Лиля пожимает плечами.

— Мне купаться нельзя.

— А почему?

— Железы не в порядке… бронхиальные…

У меня есть подозрение, что Юра ничего не знает о железах, но он убежденно поддержал Лилю:

— А, если бронхиальные, ну, тогда конечно…

Лиля, наконец, отложила книгу и более оживленно стала расспрашивать нового знакомого:

— Почему это вас с участка не выпускают? Что вы, маленькие, что ли?

— Нельзя, — ответил Юра и облизал кисточку, отчего у него на губах запузырилась белая краска и голос стал глухим и невнятным. — Тут очень страшные леса кругом, выйдешь и сразу заблудишься. Только Гера может: он здешний, он каждый кустик в лесу знает.

— Гера — это тот… который в большущих сапогах? Невоспитанный такой?

— Гм… — поперхнулся Юра, — ну, зачем ты так? Он у нас хороший.

— А почему у вас дымом пахнет?

— Где-то в лесу торф горит; ты не бойся, это часто бывает.

— Я ничего не боюсь…

Пинька и Юра закончили плакат и не могут налюбоваться делом рук своих.

— Ну как, хорош? — спросил Юра.

Лиля смотрела совсем не на плакат, а на Юрину рубашку.

— Что это у тебя?

— Да ну, чепуха, — марганцовокислый калий. Это я опыты делаю. Не обращай внимания. Я тебя про плакат спрашиваю, а не про рубашку.

— «Дабро пожаловать!» — прочитала Лиля по слогам. — Ну, мальчик, у тебя же здесь грубейшая ошибка.

— Не может быть, — авторитетно заявил Пинька, — у него не может быть! Он у нас круглый отличник.

— И я не вижу! — Для большей точности Юра совсем склонился над кумачом, чуть не пачкая краской курносый нос. — Нет, ничего не вижу!

— Добро ты написал через «а», мальчик!

— Ну и что?

— А надо через «о»!

Нет, так легко Юра не может ей довериться!

— А ты откуда знаешь?

— Это всякий знает: безударные гласные!

— Не помню таких, — упрямится Юра.

— Он не помнит таких, — солидно подтвердил Пинька.

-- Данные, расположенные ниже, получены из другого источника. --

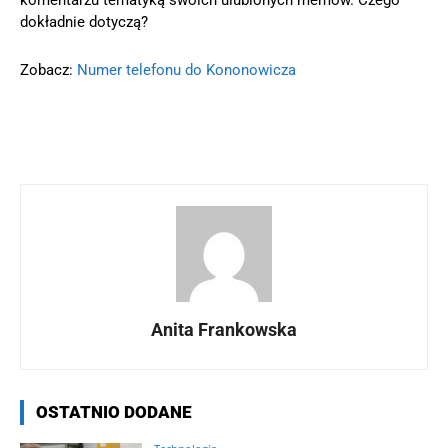
dokładnie dotyczą?
Zobacz:
Numer telefonu do Kononowicza
Anita Frankowska
OSTATNIO DODANE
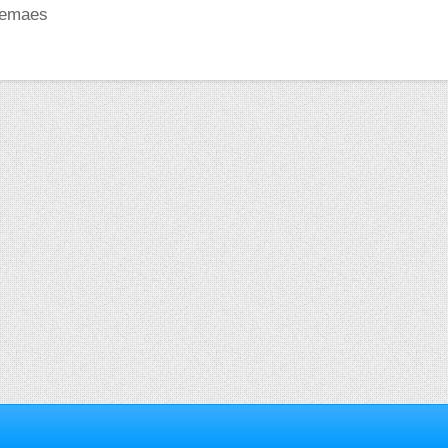
eemaes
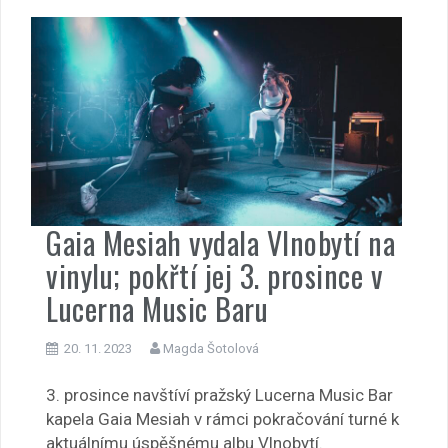
Gaia Mesiah vydala Vlnobytí na
vinylu; pokřtí jej 3. prosince v
Lucerna Music Baru
20. 11. 2023
Magda Šotolová
3. prosince navštíví pražský Lucerna Music Bar
kapela Gaia Mesiah v rámci pokračování turné k
aktuálnímu úspěšnému albu Vlnobytí.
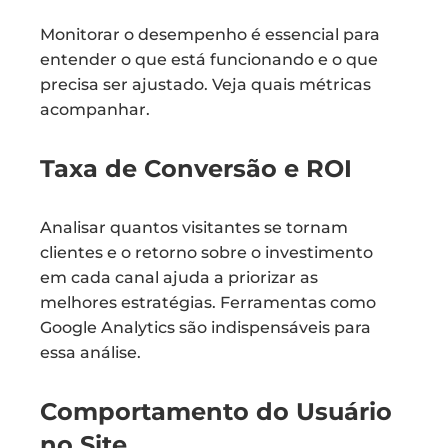
Monitorar o desempenho é essencial para
entender o que está funcionando e o que
precisa ser ajustado. Veja quais métricas
acompanhar.
Taxa de Conversão e ROI
Analisar quantos visitantes se tornam
clientes e o retorno sobre o investimento
em cada canal ajuda a priorizar as
melhores estratégias. Ferramentas como
Google Analytics são indispensáveis para
essa análise.
Comportamento do Usuário
no Site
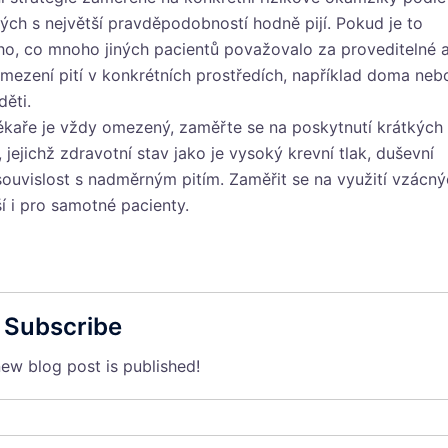
rých s největší pravděpodobností hodně pijí. Pokud je to
oho, co mnoho jiných pacientů považovalo za proveditelné 
mezení pití v konkrétních prostředích, například doma neb
děti.
ékaře je vždy omezený, zaměřte se na poskytnutí krátkých
jejichž zdravotní stav jako je vysoký krevní tlak, duševní
souvislost s nadměrným pitím. Zaměřit se na využití vzácn
ší i pro samotné pacienty.
Subscribe
ew blog post is published!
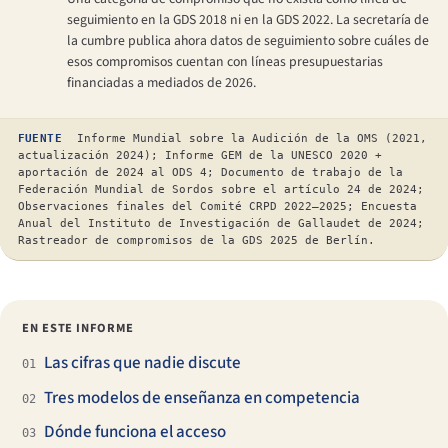
seguimiento en la GDS 2018 ni en la GDS 2022. La secretaría de
la cumbre publica ahora datos de seguimiento sobre cuáles de
esos compromisos cuentan con líneas presupuestarias
financiadas a mediados de 2026.
FUENTE
Informe Mundial sobre la Audición de la OMS (2021,
actualización 2024); Informe GEM de la UNESCO 2020 +
aportación de 2024 al ODS 4; Documento de trabajo de la
Federación Mundial de Sordos sobre el artículo 24 de 2024;
Observaciones finales del Comité CRPD 2022–2025; Encuesta
Anual del Instituto de Investigación de Gallaudet de 2024;
Rastreador de compromisos de la GDS 2025 de Berlín.
EN ESTE INFORME
Las cifras que nadie discute
01
Tres modelos de enseñanza en competencia
02
Dónde funciona el acceso
03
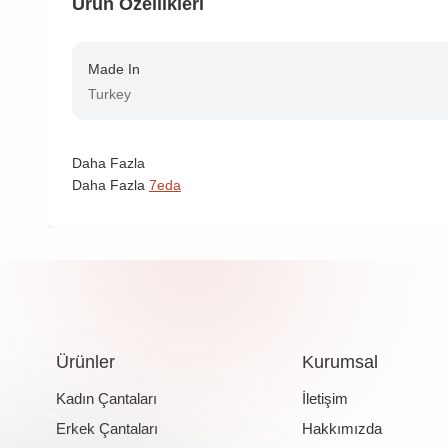
Ürün Özellikleri
Made In
Turkey
Daha Fazla
Daha Fazla
7eda
Ürünler
Kurumsal
Kadın Çantaları
İletişim
Erkek Çantaları
Hakkımızda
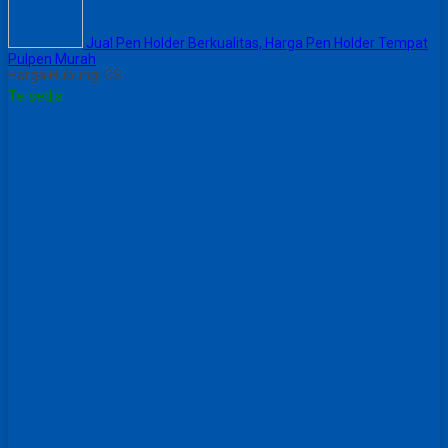
Jual Pen Holder Berkualitas, Harga Pen Holder Tempat
Pulpen Murah
Harga Hubungi CS
Tersedia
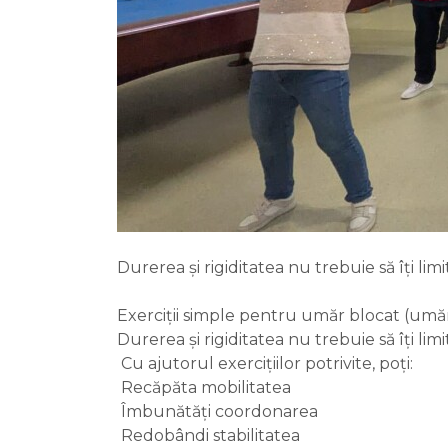
Durerea și rigiditatea nu trebuie să îți lim
Exerciții simple pentru umăr blocat (umă
Durerea și rigiditatea nu trebuie să îți li
Cu ajutorul exercițiilor potrivite, poți:
Recăpăta mobilitatea
Îmbunătăți coordonarea
Redobândi stabilitatea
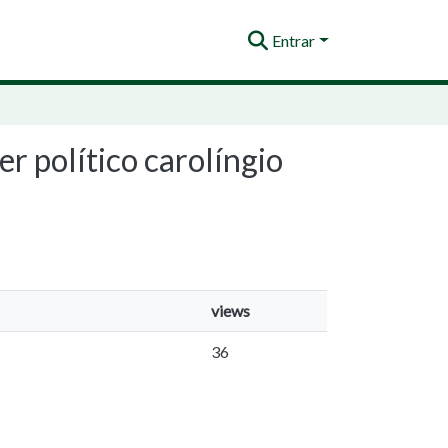
Entrar
er político carolíngio
views
36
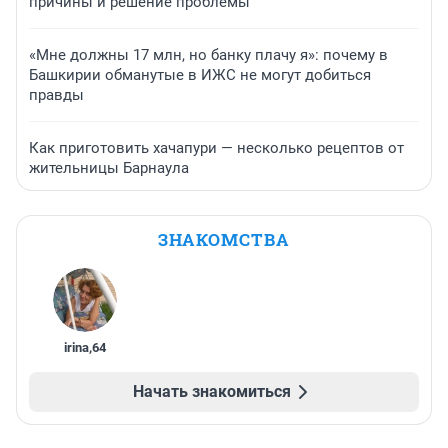
причины и решение проблемы
«Мне должны 17 млн, но банку плачу я»: почему в
Башкирии обманутые в ИЖС не могут добиться
правды
Как приготовить хачапури — несколько рецептов от
жительницы Барнаула
ЗНАКОМСТВА
irina
,
64
Начать знакомиться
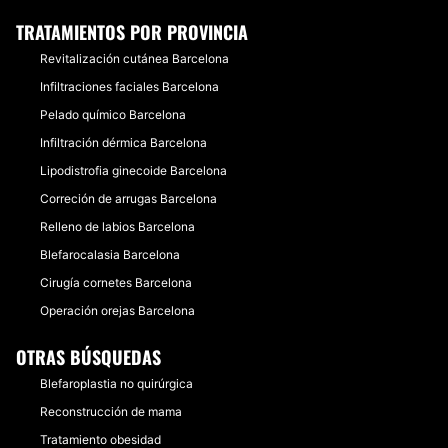
TRATAMIENTOS POR PROVINCIA
Revitalización cutánea Barcelona
Infiltraciones faciales Barcelona
Pelado químico Barcelona
Infiltración dérmica Barcelona
Lipodistrofia ginecoide Barcelona
Correción de arrugas Barcelona
Relleno de labios Barcelona
Blefarocalasia Barcelona
Cirugía cornetes Barcelona
Operación orejas Barcelona
OTRAS BÚSQUEDAS
Blefaroplastia no quirúrgica
Reconstrucción de mama
Tratamiento obesidad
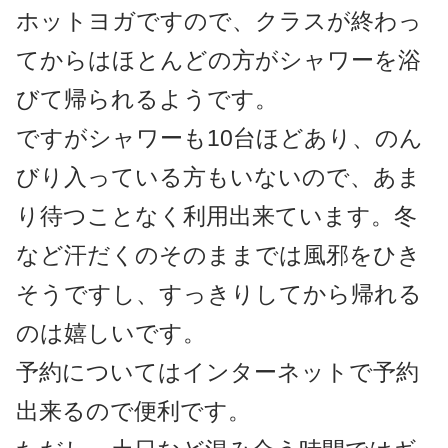
ホットヨガですので、クラスが終わっ
てからはほとんどの方がシャワーを浴
びて帰られるようです。
ですがシャワーも10台ほどあり、のん
びり入っている方もいないので、あま
り待つことなく利用出来ています。冬
など汗だくのそのままでは風邪をひき
そうですし、すっきりしてから帰れる
のは嬉しいです。
予約についてはインターネットで予約
出来るので便利です。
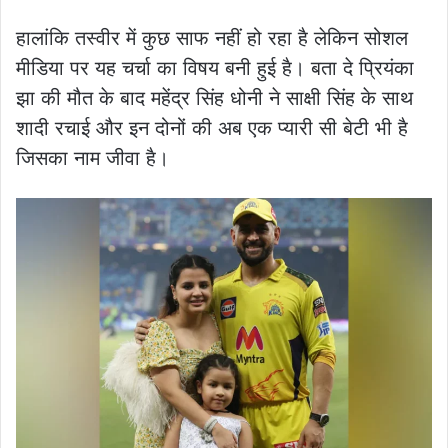
हालांकि तस्वीर में कुछ साफ नहीं हो रहा है लेकिन सोशल
मीडिया पर यह चर्चा का विषय बनी हुई है। बता दे प्रियंका
झा की मौत के बाद महेंद्र सिंह धोनी ने साक्षी सिंह के साथ
शादी रचाई और इन दोनों की अब एक प्यारी सी बेटी भी है
जिसका नाम जीवा है।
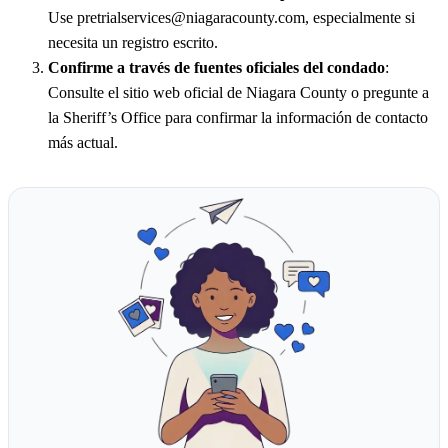
Use pretrialservices@niagaracounty.com, especialmente si
necesita un registro escrito.
Confirme a través de fuentes oficiales del condado
:
Consulte el sitio web oficial de Niagara County o pregunte a
la Sheriff’s Office para confirmar la información de contacto
más actual.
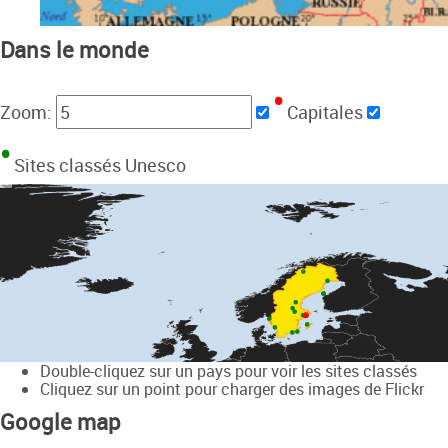
Dans le monde
Zoom:
Capitales
Sites classés Unesco
Double-cliquez sur un pays pour voir les sites classés
Cliquez sur un point pour charger des images de Flickr
Google map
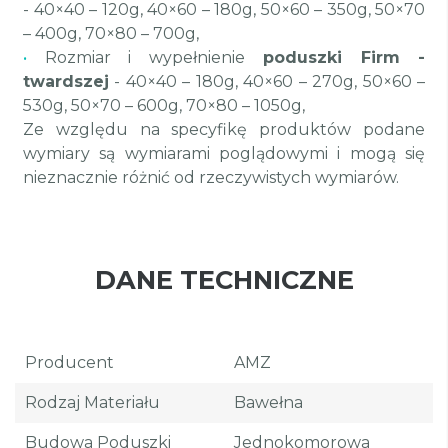
- 40×40 – 120g, 40×60 – 180g, 50×60 – 350g, 50×70
– 400g, 70×80 – 700g,
•
Rozmiar i wypełnienie
poduszki Firm -
twardszej
- 40×40 – 180g, 40×60 – 270g, 50×60 –
530g, 50×70 – 600g, 70×80 – 1050g,
Ze względu na specyfikę produktów podane
wymiary są wymiarami poglądowymi i mogą się
nieznacznie różnić od rzeczywistych wymiarów.
DANE TECHNICZNE
Producent
AMZ
Rodzaj Materiału
Bawełna
Budowa Poduszki
Jednokomorowa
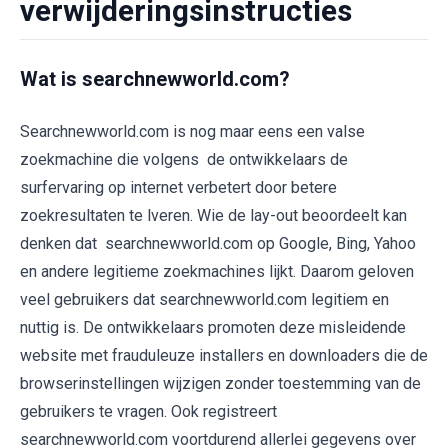
verwijderingsinstructies
Wat is searchnewworld.com?
Searchnewworld.com is nog maar eens een valse
zoekmachine die volgens de ontwikkelaars de
surfervaring op internet verbetert door betere
zoekresultaten te lveren. Wie de lay-out beoordeelt kan
denken dat searchnewworld.com op Google, Bing, Yahoo
en andere legitieme zoekmachines lijkt. Daarom geloven
veel gebruikers dat searchnewworld.com legitiem en
nuttig is. De ontwikkelaars promoten deze misleidende
website met frauduleuze installers en downloaders die de
browserinstellingen wijzigen zonder toestemming van de
gebruikers te vragen. Ook registreert
searchnewworld.com voortdurend allerlei gegevens over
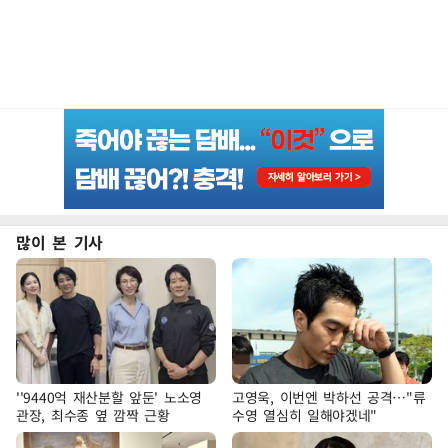
많이 본 기사
''9440억 재산분할 앞둔' 노소영
고영욱, 이번엔 박하선 공격…"류
관장, 최수종 옆 깜짝 근황
수영 열심히 일해야겠네"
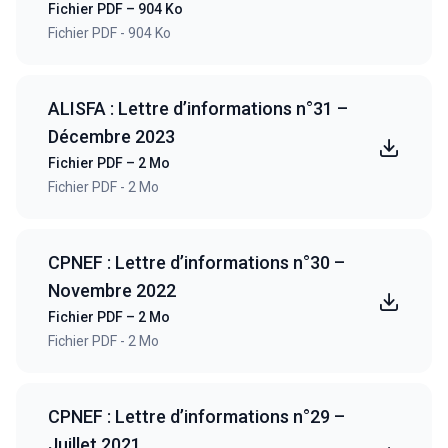
Fichier PDF – 904 Ko
Fichier PDF - 904 Ko
ALISFA : Lettre d’informations n°31 –
Décembre 2023
Fichier PDF – 2 Mo
Fichier PDF - 2 Mo
CPNEF : Lettre d’informations n°30 –
Novembre 2022
Fichier PDF – 2 Mo
Fichier PDF - 2 Mo
CPNEF : Lettre d’informations n°29 –
Juillet 2021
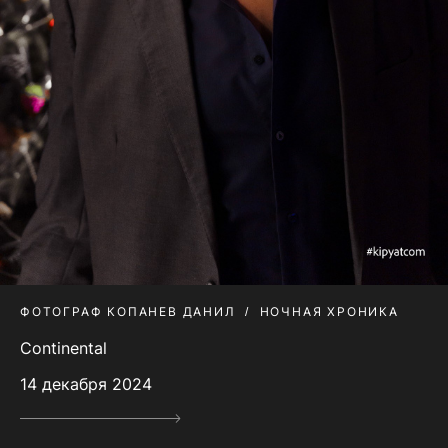
ФОТОГРАФ КОПАНЕВ ДАНИЛ
НОЧНАЯ ХРОНИКА
Continental
14 декабря 2024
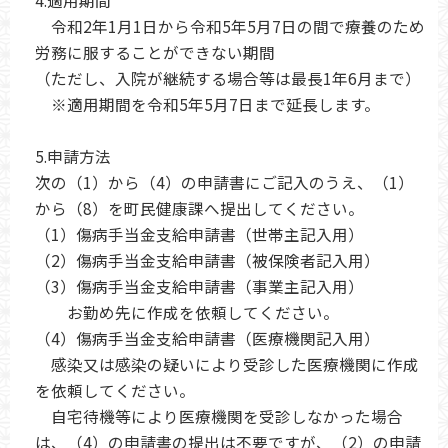
4.適用期間
令和2年1月1日から令和5年5月7日の間で療養のため
労務に服することができない期間
（ただし、入院が継続する場合等は最長1年6月まで）
※適用期間を令和5年5月7日まで延長します。
5.申請方法
次の（1）から（4）の申請書にご記入のうえ、（1）
から（8）を町民健康課へ提出してください。
（1）傷病手当金支給申請書（世帯主記入用）
（2）傷病手当金支給申請書（被保険者記入用）
（3）傷病手当金支給申請書（事業主記入用）
お勤め先に作成を依頼してください。
（4）傷病手当金支給申請書（医療機関記入用）
感染又は感染の疑いにより受診した医療機関に作成
を依頼してください。
自宅待機等により医療機関を受診しなかった場合
は、（4）の申請書の提出は不要ですが、（2）の申請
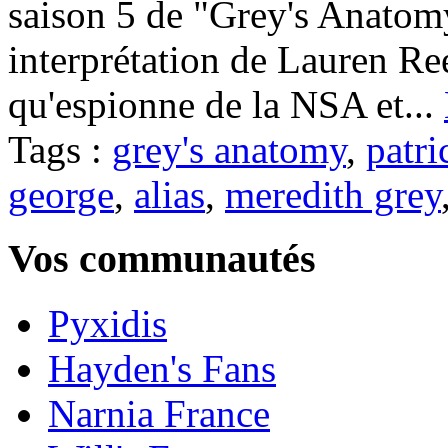
saison 5 de "Grey's Anatomy
interprétation de Lauren Re
qu'espionne de la NSA et...
Tags :
grey's anatomy
,
patr
george
,
alias
,
meredith grey
Vos communautés
Pyxidis
Hayden's Fans
Narnia France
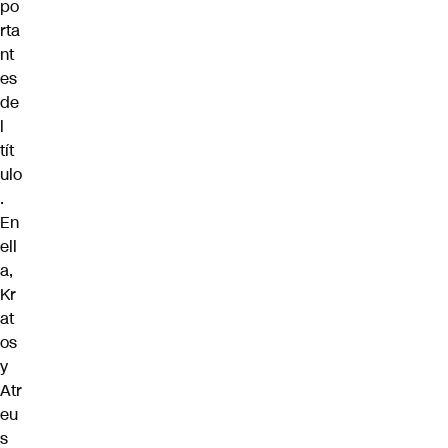
po
rta
nt
es
de
l
tít
ulo
.
En
ell
a,
Kr
at
os
y
Atr
eu
s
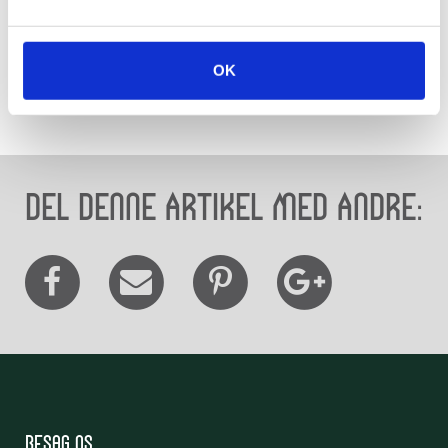
Kilder
Skulptur i Viborg, Gitte Fangel og Elin Bjerregaard,
OK
Viborg Centralbibliotek og Viborg Turistbureau, 1996/97
Del denne artikel med andre:
Besøg os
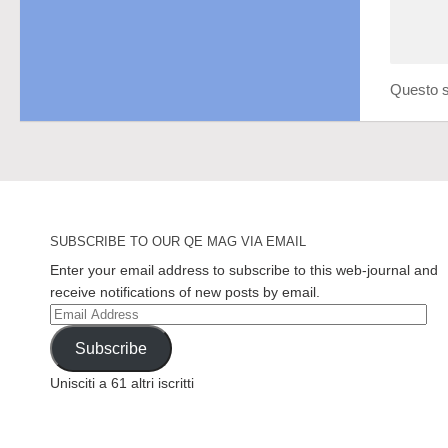
Questo s
SUBSCRIBE TO OUR QE MAG VIA EMAIL
Enter your email address to subscribe to this web-journal and
receive notifications of new posts by email.
Email
Address
Subscribe
Unisciti a 61 altri iscritti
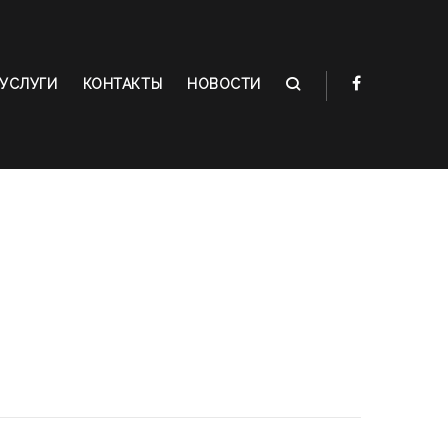
УСЛУГИ
КОНТАКТЫ
НОВОСТИ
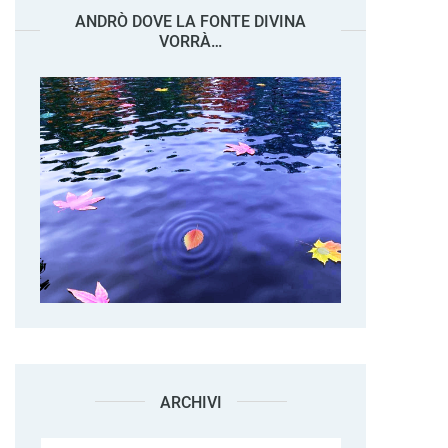
ANDRÒ DOVE LA FONTE DIVINA
VORRÀ…
ARCHIVI
Archivi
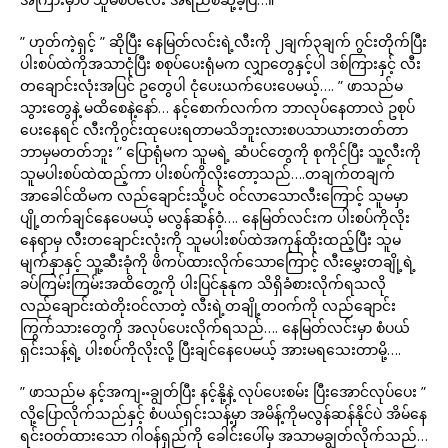
” ဟုတ်ကဲ့ရှင့် ” ဆိုပြီး နေမြတ်လင်းရဲ့လီးကို ၂ချက်၃ချက် ဂွင်းတိုက်ပြီး
ပါးစပ်ထဲကိုအသာငုံပြီး စစုပ်ပေးရုံမက လျှာတွေနှင့်ပါ ဒစ်ကြားနှင့် လီး
တချောင်းလုံးအပြင် ဥတွေပါ ငုံပေးယက်ပေးပေမယ့်…. ” ဖာသည်မ
သွားတွေနဲ့ မထိစေနဲ့နော်… နင့်စောက်လက်က ဘာလုပ်နေတာလဲ ဥစုပ်
ပေးနေရင် လီးကိုဂွင်းထုပေးရတာမသိဘူးလားစပသာယားတတ်တာ
ဘာမှမတတ်ဘူး ” ပြောရုံမက သူမရဲ့ ဆံပင်တွေကို စုကိုင်ပြီး သူ့လီးကို
သူမပါးစပ်ထဲထည့်ကာ ပါးစပ်ကိုလိုးတော့သည်….တချက်တချက်
အာခေါင်ထိမက လည်ချောင်းသို့ပင် ဝင်လာသောလီးကြောင့် သူမမှာ
ပျို့တက်ချင်နေပေမယ့် မလွန်ဆန်ဝံ့…. နေမြတ်လင်းက ပါးစပ်ကိုလိုး
နေရာမှ လီးတချောင်းလုံးကို သူမပါးစပ်ထဲအကုန်ထိုးထည့်ပြီး သူမ
မျက်နှာနှင့် သူ့ဆီးခုံကို ဖိကပ်ထားလိုက်သောကြောင့် လီးမွှေးတချို့ရဲ့
ခပ်ကြမ်းကြမ်းအထိတွေ့ကို ပါးပြင်နုနုက သိရှိခံစားလိုက်ရသလို
လည်ချောင်းထဲတိုးဝင်လာတဲ့ လီးရဲ့တချို့တဝက်ကို လည်ချောင်း
ကြွက်သားတွေကို အလုပ်ပေးလိုက်ရသည်…. နေမြတ်လင်းမှာ စံပယ်
ရှင်းသန့်ရဲ့ ပါးစပ်ကိုလိုးလို့ ပြီးချင်နေပေမယ့် အားမရသေးတာမို့….
” ဖာသည်မ နင့်အကျႌချွတ်ပြီး နင့်နို့နဲ့ လုပ်ပေးစမ်း ပြီးအောင်လုပ်ပေး ”
လို့ပြောလိုက်သည်နှင့် စံပယ်ရှင်းသန့်မှာ အမိန့်ကိုမလွန်ဆန်နိုင်ပဲ အိမ်နေ
ရင်းဝတ်ထားသော ဂါဝန်ရှည်ကို ခေါင်းပေါ်မှ အသာမချွတ်လိုက်သည်…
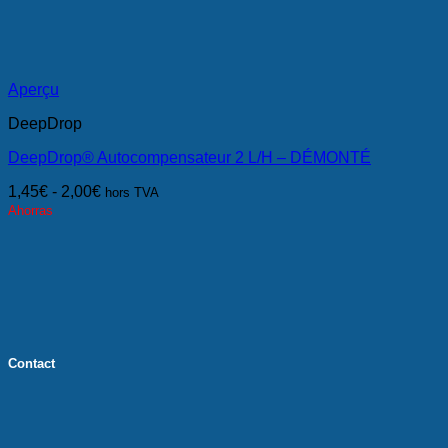
Aperçu
DeepDrop
DeepDrop® Autocompensateur 2 L/H – DÉMONTÉ
1,45
€
-
2,00
€
hors TVA
Ahorras
Contact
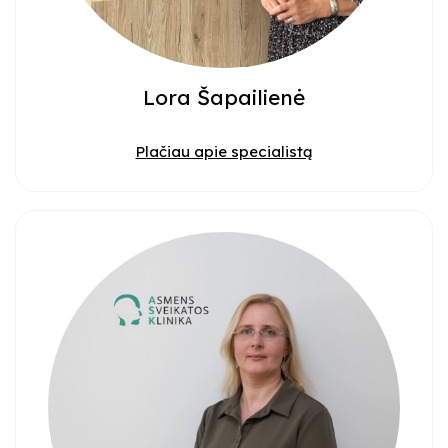
Lora Šapailienė
Plačiau apie specialistą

Но в глубине души Юра все-таки был смущен.

— Ты абсолютно уверена?

— Абсолютно.

— Ну, давай тогда поправляй собственной рукой. Не хочешь?

Мальчики были уверены, что Лиля не захочет возиться, но она неожиданно встала с дивана и начала поправлять букву. Ох, и хорошо же она рисует! И без линейки… И кажется, она так же, как и Юра, засунула кончик кисточки в рот.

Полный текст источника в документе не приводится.